Infectious syphilis continues to be a significant public health concern as the number of new infectious syphilis cases in Edmonton escalates. The urgent need to interrupt this outbreak is punctuated by the incidence of five congenital cases of syphilis, when the expected rate is zero. The information obtained from this data analysis is relevant in planning strategic interventions aimed at minimizing syphilis infection rates in the region.

Acknowledgement

The authors would like to acknowledge the Capital Health STD Centre, Edmonton.

References

  1. Public Health Agency of Canada. National goals for the prevention and control of sexually transmitted diseases in Canada. URL: <http://www.phac-aspc.gc.ca/publicat/ccdr-rmtc/ 97vol23/23s6nat/index.html>. Date of access: 8 November, 2006.
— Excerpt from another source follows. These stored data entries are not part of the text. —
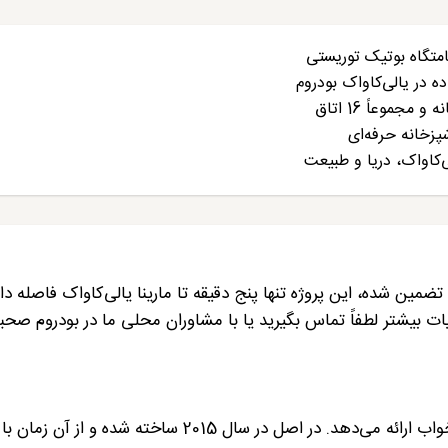
متگاه بوتیک توریستی
ده در یالی‌کاواک بودروم
جموعاً 16 اتاق
پزخانه حرفه‌ای
ی‌کاواک، دریا و طبیعت
ین شده، این پروژه تنها پنج دقیقه تا مارینا یالی‌کاواک فاصله دار
یات بیشتر لطفاً تماس بگیرید یا با مشاوران محلی ما در بودروم صح
این پروژه شامل هفت ساختمان است و در مجموع 16 خواب ارائه می‌دهد. در اصل در سال 2015 ساخته شده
  2. Public Health Agency of Canada. 2002 Canadian sexually transmitted infections surveillance report. CCDR 2005;31(S2):1-39.

  3. Public Health Agency of Canada. 2004 Canadian sexually transmitted infections surveillance report: pre-release. URL: <http://www.phac-aspc.gc.ca/std-mts/stddata_pre06_04/inde x.html>. Date of access: 8 November, 2006.

  4. Romanowski B, Sutherland R, Love E et al. Epidemiology of an outbreak of infectious syphilis in Alberta. Int J STD AIDS 1991;2:424-7.

  5. Predy GN, Lightfoot P, Edwards J et al. How healthy are we? 2005 annual report of the Medical Officer of Health, March, 2006. Edmonton: Capital Health.